You must be very excited about your first "fuzzy" grandkids, Elinor. Hope all goes well for Nike and her babies.


----------



## Tom King (Aug 2, 2006)

Blanchi and her three are doing great. They are all very strong puppies. Blanchi had her post birth bathing today, so she's back to her normal, gorgeous self.


----------



## ElinorHorner (Jul 10, 2009)

Yes, Mary. Very excited about first grandpups!


----------



## Tom King (Aug 2, 2006)

Starting at 3 a.m. Nike had a cream boy, a cream girl, and a black with white boy. All went well, and all three puppies are very strong and vigorous.

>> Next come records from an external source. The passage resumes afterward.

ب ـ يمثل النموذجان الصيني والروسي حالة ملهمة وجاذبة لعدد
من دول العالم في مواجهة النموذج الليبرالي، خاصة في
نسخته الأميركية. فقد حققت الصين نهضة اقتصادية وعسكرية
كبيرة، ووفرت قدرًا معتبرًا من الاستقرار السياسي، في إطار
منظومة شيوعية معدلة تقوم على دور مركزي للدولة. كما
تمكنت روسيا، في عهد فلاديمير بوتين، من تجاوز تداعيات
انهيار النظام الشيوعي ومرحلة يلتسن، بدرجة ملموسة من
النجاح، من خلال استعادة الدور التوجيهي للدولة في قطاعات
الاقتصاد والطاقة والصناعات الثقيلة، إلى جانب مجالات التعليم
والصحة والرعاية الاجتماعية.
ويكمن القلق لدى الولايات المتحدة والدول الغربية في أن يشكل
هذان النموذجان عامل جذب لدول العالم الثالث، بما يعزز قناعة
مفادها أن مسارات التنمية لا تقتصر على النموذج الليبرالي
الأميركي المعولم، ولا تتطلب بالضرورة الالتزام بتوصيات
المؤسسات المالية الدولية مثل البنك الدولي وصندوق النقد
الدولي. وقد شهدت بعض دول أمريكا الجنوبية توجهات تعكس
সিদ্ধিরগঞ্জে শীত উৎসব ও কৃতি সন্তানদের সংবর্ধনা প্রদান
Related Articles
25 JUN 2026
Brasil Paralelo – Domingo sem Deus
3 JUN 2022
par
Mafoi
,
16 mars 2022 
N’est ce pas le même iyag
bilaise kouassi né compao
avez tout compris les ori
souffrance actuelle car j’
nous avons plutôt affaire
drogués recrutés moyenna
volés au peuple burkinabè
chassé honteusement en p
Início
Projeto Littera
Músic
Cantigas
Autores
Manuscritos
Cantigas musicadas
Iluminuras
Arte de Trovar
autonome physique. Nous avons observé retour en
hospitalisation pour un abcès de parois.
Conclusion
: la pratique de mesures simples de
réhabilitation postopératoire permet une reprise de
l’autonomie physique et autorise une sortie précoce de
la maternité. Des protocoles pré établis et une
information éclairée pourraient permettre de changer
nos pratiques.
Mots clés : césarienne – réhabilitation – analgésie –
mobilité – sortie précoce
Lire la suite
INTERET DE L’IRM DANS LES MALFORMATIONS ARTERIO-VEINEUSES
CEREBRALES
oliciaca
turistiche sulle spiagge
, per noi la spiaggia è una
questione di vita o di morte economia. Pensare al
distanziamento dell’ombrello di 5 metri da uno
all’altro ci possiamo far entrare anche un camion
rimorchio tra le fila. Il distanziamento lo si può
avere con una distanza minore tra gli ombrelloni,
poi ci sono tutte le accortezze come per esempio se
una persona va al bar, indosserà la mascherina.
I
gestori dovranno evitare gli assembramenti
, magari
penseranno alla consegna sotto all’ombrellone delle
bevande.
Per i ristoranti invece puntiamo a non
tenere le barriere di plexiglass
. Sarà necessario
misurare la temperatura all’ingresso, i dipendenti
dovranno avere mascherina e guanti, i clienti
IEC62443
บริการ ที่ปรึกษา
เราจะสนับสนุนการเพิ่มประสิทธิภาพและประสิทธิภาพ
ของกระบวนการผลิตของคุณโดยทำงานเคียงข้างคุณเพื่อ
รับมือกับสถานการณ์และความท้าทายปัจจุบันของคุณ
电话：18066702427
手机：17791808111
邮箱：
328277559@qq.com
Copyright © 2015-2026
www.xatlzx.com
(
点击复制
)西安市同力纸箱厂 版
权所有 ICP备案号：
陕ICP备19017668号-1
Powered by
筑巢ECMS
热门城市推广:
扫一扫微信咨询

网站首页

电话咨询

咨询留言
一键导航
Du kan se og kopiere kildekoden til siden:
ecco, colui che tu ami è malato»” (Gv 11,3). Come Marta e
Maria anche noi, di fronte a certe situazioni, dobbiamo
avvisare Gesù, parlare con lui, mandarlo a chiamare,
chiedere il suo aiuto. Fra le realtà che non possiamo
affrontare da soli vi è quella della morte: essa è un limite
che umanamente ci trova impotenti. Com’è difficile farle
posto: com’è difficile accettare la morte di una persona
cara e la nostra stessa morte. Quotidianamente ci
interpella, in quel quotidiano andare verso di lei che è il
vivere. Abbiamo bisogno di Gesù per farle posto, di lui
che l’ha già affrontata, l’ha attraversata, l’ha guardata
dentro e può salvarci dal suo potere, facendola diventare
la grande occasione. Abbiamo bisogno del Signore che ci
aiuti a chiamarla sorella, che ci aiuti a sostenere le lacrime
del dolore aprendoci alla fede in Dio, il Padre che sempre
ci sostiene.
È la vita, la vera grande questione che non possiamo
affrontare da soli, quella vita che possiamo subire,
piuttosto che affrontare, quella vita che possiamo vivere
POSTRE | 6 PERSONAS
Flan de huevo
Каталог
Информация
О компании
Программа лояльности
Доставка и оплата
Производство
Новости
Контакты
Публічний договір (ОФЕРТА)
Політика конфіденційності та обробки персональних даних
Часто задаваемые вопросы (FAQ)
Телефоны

There will be some disappointed people on our waiting list, since both girls only had three puppies each, but they will be next in line for the next litters.

Tibi and Posh are expecting in a couple of weeks. It looks like all our puppies this year will be born fairly close together.


----------



## Molly120213 (Jan 22, 2014)

Glad to hear all is well.


----------



## sandypaws (Aug 8, 2012)

Sounds like all is good in the King nursery! Busy, busy times for all of you. Congratulations.


----------



## Hsusa (Dec 21, 2014)

So glad your puppies are here and everyone is healthy. Congrats!


----------



## Ollie"s Mom (May 23, 2014)

Congratulations!!! Six new babies and more to come, wow!! I think you had better cancel any plans that would take you out of the house lol. That is fantastic news though and glad everyone is well.


----------



## RickR (Feb 15, 2007)

Can't wait to see puppies and find out there names!
Congratulations.


----------



## krandall (Jun 11, 2009)

Pam has told me that she actually likes litters close together, so that she can stay at home, take the kind of care of them that the King's are so well known for, and then have a BREAK for a while! :laugh:

Was very glad to hear that all puppies were accounted for and that my little girl friend Nike (the only other dog that Dave likes ALMOST as much as Kodi!  )was doing well and settled in with her adorable new pups!


----------



## MarinaGirl (Mar 25, 2012)

Congrats Tom and Pam! :whoo:

Here's a recap of the puppies born over the weekend:

BLANCHI
Female - black with white
Male - black with white
Male - black and tan

NIKE
Female - cream
Male - cream
Male - black with white

And TIBI and POSH are expecting in a couple of weeks.


----------



## Celesthav (Mar 20, 2013)

Exiting news! Congratulations Blanchi and Nike, two of my favorite girls. 
Get some rest Tom and Pam. 
I've been gone for awhile but hope to keep up now 

Jeanne & Maggie


----------



## Srouse1 (Jan 24, 2015)

Congratulations on the new puppies!!


----------



## Heather's (Jun 18, 2012)

Congratulations on the new arrivals!


----------



## Suzi (Oct 27, 2010)

Congratulations on your two litters.  I'm excited to see them.


----------



## Tom King (Aug 2, 2006)

Here you go: Nike's puppies by themselves, and Blanchi with hers. Both pictures are really tiny for some reason. Pam took them with her phone, and then uploaded them to the computer. The files are tiny. Blanchi's puppies are growing steadily. Nike has such rich milk that her puppies gain weight at an amazing rate. Normally, you might expect puppies to even lose a tiny bit of weight the first day, but Nike's gained an ounce a piece the first 24 hours.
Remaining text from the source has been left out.